Women’s Tewaaraton Award finalists by hometown (full version on MapHub.net):
Most of the award’s future finalists will probably be from the East Coast. However, every so often, someone could emerge from a new place, and as history has proven, they could likely be wearing purple and white.
And as history has proven with players like Scane and North, their differences could also make them rise above the rest. It shows that despite inequalities still existing across the board, a handful of trailblazers are still paving the way.
“I like to remind East Coast friends that think everything started with them, that [Scane and North] are from non-traditional areas, and there’s going to be more and more of those people,” Sebastian said.
“They march to the beat of their own drums. They’re going to be good how they’re going to be good, and they don’t have any rules above them, hampering them from trying new things and experimenting on the field.”
Even though women’s lacrosse still has a long way to go toward becoming a widely-played sport nationwide, the progress was evident in Martin Stadium on Thursday night.
It was shown through the litany of girls on local club teams scattered across the West side bleachers, looking at the players in front of them as examples of what they could become. It was shown through Scane, who was signing autographs in the stands. It was shown through the flurry of promotional videos, giveaway tents and “Lake Show” branding — all for a sport that could have easily been brushed off as “non-revenue.”

Northwestern Athletics
And most importantly, it was shown through Jane Hansen’s fast-break turnovers, Delaney Sweitzer’s saves in the cage, Sam Smith’s dominance in the draw circle, Taylor and Miles’ scoring onslaughts, Bohlig’s quickness in transition and everything else that contributed to Northwestern’s victory.
“I give Northwestern a lot of credit for the way they’ve marketed the women’s lacrosse program there,” Courter said. “It’s hard to get a ticket now, which is a great problem to have, but the Lake Show is the most exciting women’s college sport experience in the Midwest.”
As women’s lacrosse looks onward to future Final Fours in Evanston and elsewhere, as well a historic Olympic cycle coming, a lot of work has to be done in terms of improving accessibility for all.

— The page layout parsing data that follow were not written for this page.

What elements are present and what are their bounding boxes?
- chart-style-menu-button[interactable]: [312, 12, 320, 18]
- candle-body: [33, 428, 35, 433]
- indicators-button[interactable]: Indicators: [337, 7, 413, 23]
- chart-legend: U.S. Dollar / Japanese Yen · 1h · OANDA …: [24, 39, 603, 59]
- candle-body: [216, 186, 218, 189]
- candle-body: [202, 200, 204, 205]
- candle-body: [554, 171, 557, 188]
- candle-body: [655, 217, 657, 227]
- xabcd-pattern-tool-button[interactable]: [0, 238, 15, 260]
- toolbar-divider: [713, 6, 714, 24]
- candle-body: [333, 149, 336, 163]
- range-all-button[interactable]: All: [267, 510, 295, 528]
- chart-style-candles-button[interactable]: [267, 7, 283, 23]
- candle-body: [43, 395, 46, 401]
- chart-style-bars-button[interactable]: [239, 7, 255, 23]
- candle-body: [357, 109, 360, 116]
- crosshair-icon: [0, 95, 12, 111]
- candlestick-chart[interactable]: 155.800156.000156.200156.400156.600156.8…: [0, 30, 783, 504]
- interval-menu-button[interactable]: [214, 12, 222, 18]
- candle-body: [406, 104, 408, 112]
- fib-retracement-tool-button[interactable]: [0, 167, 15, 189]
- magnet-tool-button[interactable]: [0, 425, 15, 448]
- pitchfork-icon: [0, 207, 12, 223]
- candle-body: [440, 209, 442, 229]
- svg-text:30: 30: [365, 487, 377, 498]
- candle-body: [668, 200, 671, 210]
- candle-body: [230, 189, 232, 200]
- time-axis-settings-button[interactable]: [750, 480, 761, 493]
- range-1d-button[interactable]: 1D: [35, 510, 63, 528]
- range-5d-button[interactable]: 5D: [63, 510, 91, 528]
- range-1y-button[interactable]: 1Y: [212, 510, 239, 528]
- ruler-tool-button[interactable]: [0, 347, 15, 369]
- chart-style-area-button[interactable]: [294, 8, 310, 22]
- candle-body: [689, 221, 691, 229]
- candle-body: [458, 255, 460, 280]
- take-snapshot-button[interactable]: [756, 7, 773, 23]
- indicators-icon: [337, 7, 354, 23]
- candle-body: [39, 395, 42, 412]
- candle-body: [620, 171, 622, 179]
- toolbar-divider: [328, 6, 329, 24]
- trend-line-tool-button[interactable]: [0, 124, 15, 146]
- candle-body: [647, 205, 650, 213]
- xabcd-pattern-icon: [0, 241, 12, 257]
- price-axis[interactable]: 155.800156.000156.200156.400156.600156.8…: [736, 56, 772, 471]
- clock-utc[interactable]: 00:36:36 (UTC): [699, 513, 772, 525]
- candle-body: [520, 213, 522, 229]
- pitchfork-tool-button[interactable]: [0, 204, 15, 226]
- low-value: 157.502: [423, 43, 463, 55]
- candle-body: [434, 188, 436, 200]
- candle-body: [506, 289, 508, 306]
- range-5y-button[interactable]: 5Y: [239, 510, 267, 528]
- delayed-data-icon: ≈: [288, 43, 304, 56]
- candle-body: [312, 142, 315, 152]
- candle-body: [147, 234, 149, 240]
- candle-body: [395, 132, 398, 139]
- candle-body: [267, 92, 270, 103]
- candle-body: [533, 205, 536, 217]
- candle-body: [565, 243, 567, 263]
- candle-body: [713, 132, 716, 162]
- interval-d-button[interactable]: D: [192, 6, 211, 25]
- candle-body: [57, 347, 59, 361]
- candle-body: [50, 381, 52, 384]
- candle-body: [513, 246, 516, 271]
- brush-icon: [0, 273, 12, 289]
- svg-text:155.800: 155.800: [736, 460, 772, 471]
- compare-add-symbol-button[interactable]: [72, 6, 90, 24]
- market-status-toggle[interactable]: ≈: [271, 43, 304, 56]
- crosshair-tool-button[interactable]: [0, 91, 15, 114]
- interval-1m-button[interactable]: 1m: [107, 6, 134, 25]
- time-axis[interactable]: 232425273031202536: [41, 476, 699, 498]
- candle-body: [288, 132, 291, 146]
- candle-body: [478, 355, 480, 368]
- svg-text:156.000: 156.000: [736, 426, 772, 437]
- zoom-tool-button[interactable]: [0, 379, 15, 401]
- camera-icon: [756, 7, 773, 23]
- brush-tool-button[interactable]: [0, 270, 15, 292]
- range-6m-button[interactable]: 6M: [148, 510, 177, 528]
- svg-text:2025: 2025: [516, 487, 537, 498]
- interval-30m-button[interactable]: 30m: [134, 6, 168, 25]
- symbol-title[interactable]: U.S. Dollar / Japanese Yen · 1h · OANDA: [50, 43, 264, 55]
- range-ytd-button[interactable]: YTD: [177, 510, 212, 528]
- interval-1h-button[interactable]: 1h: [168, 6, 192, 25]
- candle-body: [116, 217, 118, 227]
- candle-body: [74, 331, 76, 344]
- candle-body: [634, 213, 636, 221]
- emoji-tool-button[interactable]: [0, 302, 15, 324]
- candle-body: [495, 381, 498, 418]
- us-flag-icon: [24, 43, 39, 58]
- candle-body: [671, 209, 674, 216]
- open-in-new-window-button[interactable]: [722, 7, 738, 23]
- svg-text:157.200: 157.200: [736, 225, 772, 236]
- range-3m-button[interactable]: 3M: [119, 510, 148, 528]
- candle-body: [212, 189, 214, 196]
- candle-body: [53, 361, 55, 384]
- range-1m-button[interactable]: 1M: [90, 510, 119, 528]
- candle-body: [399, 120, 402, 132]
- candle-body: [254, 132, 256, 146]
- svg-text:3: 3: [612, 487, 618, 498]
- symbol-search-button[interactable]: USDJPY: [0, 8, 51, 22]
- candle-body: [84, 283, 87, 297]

This requires efforts not just at the United States’ top collegiate programs, but all across the country at all levels.
But make no mistake — Lacrosse Night in Chicago and everything it stood for proved that Northwestern was all-in on doing its part.
“We just got excited about it, like little kids in a candy shop in our office, thinking about what could be when we saw the football stadium and the environment that they were able to create here,” Amonte Hiller said. “We were like, ‘we can do this for lacrosse.’ And there was a lot of work that went into this from a lot of people. “
“And I’m just really grateful that people believe in women’s sports and people believe in Northwestern lacrosse and showed up for us. And I really hope this is just the beginning and we keep continuing to build off of this.”